===== SUPPLIED DATA =====

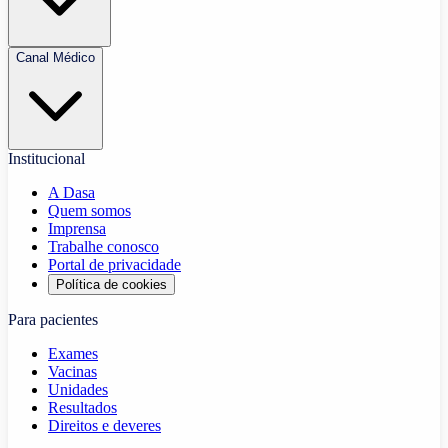
Canal Médico
Institucional
A Dasa
Quem somos
Imprensa
Trabalhe conosco
Portal de privacidade
Política de cookies
Para pacientes
Exames
Vacinas
Unidades
Resultados
Direitos e deveres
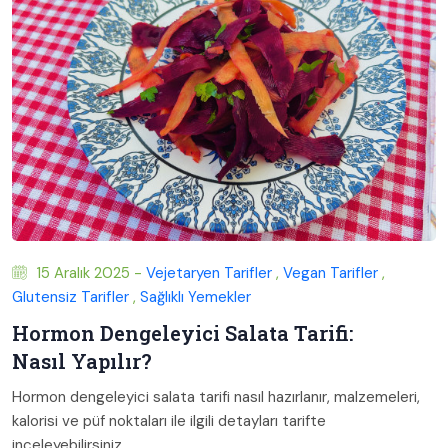
15 Aralık 2025 -
Vejetaryen Tarifler
,
Vegan Tarifler
,
Glutensiz Tarifler
,
Sağlıklı Yemekler
Hormon Dengeleyici Salata Tarifi:
Nasıl Yapılır?
Hormon dengeleyici salata tarifi nasıl hazırlanır, malzemeleri,
kalorisi ve püf noktaları ile ilgili detayları tarifte
inceleyebilirsiniz.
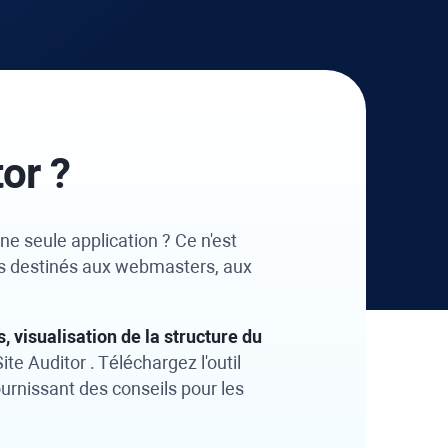
tor
?
ne seule application ? Ce n'est
ites destinés aux webmasters, aux
 visualisation de la structure du
te Auditor
. Téléchargez l'outil
urnissant des conseils pour les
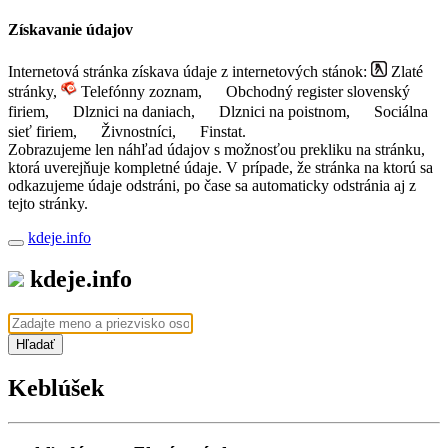
Získavanie údajov
Internetová stránka získava údaje z internetových stánok:
Zlaté
stránky,
Telefónny zoznam,
Obchodný register slovenský
firiem,
Dlznici na daniach,
Dlznici na poistnom,
Sociálna
sieť firiem,
Živnostníci,
Finstat.
Zobrazujeme len náhľad údajov s možnosťou prekliku na stránku,
ktorá uverejňuje kompletné údaje. V prípade, že stránka na ktorú sa
odkazujeme údaje odstráni, po čase sa automaticky odstránia aj z
tejto stránky.
kdeje.info
kdeje.info
Hľadať
Keblúšek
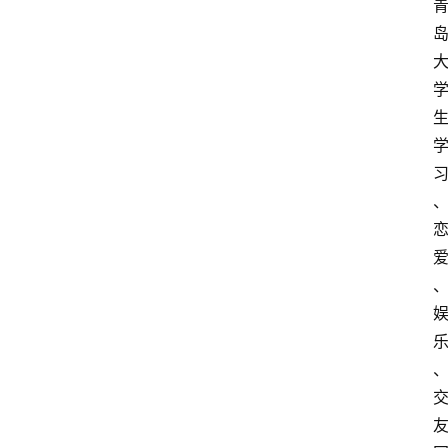
识
问
答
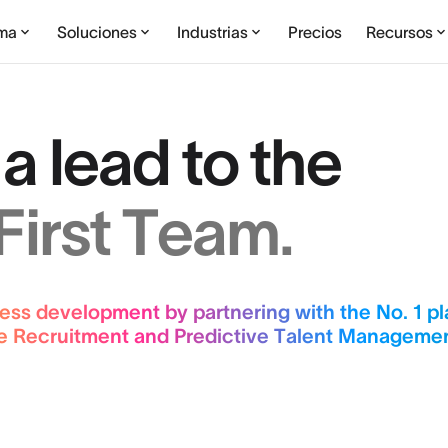
rma
Soluciones
Industrias
Precios
Recursos
a lead to the
irst Team.
ess development by partnering with the No. 1 pla
ve Recruitment and Predictive Talent Manageme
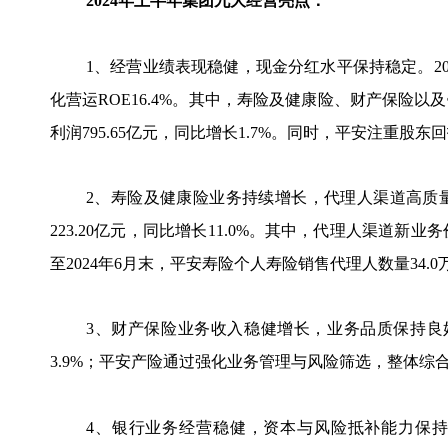
2024年上半年集团九大经营亮点：
1、经营业绩表现稳健，现金分红水平保持稳定。20
化营运ROE16.4%。其中，寿险及健康险、财产保险
利润795.65亿元，同比增长1.7%。同时，平安注重
2、寿险及健康险业务持续增长，代理人渠道高质量
223.20亿元，同比增长11.0%。其中，代理人渠道新业
至2024年6月末，平安寿险个人寿险销售代理人数量34.
3、财产保险业务收入稳健增长，业务品质保持良好。
3.9%；平安产险通过强化业务管理与风险筛选，整体综合
4、银行业务经营稳健，资本与风险抵补能力保持良好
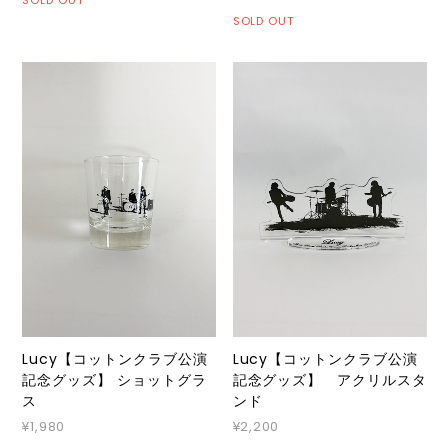
SOLD OUT
SOLD OUT
Lucy【コットンクラブ公演
Lucy【コットンクラブ公演
記念グッズ】 ショットグラ
記念グッズ】 アクリルスタ
ス
ンド
¥1,980
¥2,200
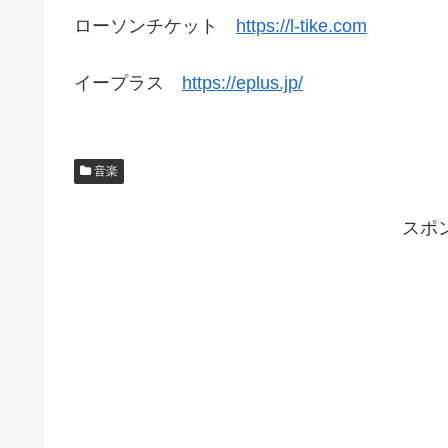
ローソンチケット
https://l-tike.com
イープラス
https://eplus.jp/
音楽
スポ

=====

Leaving out only the pictures, reproduce the listing exactly.

Canal Médico
Institucional
A Dasa
Quem somos
Imprensa
Trabalhe conosco
Portal de privacidade
Política de cookies
Para pacientes
Exames
Vacinas
Unidades
Resultados
Direitos e deveres
15 Aralık 2025 -
Vejetaryen Tarifler
,
Vegan Tarifler
,
Glutensiz Tarifler
,
Sağlıklı Yemekler
Hormon Dengeleyici Salata Tarifi:
Nasıl Yapılır?
Hormon dengeleyici salata tarifi nasıl hazırlanır, malzemeleri,
kalorisi ve püf noktaları ile ilgili detayları tarifte
inceleyebilirsiniz.
tor
?
ne seule application ? Ce n'est
ites destinés aux webmasters, aux
 visualisation de la structure du
te Auditor
. Téléchargez l'outil
urnissant des conseils pour les
Získavanie údajov
Internetová stránka získava údaje z internetových stánok:
Zlaté
stránky,
Telefónny zoznam,
Obchodný register slovenský
firiem,
Dlznici na daniach,
Dlznici na poistnom,
Sociálna
sieť firiem,
Živnostníci,
Finstat.
Zobrazujeme len náhľad údajov s možnosťou prekliku na stránku,
ktorá uverejňuje kompletné údaje. V prípade, že stránka na ktorú sa
odkazujeme údaje odstráni, po čase sa automaticky odstránia aj z
tejto stránky.
kdeje.info
kdeje.info
Hľadať
Keblúšek
识
问
答
rma
Soluciones
Industrias
Precios
Recursos
a lead to the
irst Team.
ess development by partnering with the No. 1 pla
ve Recruitment and Predictive Talent Manageme
2024年上半年集团九大经营亮点：
1、经营业绩表现稳健，现金分红水平保持稳定。20
化营运ROE16.4%。其中，寿险及健康险、财产保险
利润795.65亿元，同比增长1.7%。同时，平安注重
2、寿险及健康险业务持续增长，代理人渠道高质量
223.20亿元，同比增长11.0%。其中，代理人渠道新业
至2024年6月末，平安寿险个人寿险销售代理人数量34.
3、财产保险业务收入稳健增长，业务品质保持良好。
3.9%；平安产险通过强化业务管理与风险筛选，整体综合
4、银行业务经营稳健，资本与风险抵补能力保持良好
SOLD OUT
SOLD OUT
Lucy【コットンクラブ公演
Lucy【コットンクラブ公演
記念グッズ】 ショットグラ
記念グッズ】 アクリルスタ
ス
ンド
¥1,980
¥2,200
ローソンチケット
https://l-tike.com
イープラス
https://eplus.jp/
音楽
スポ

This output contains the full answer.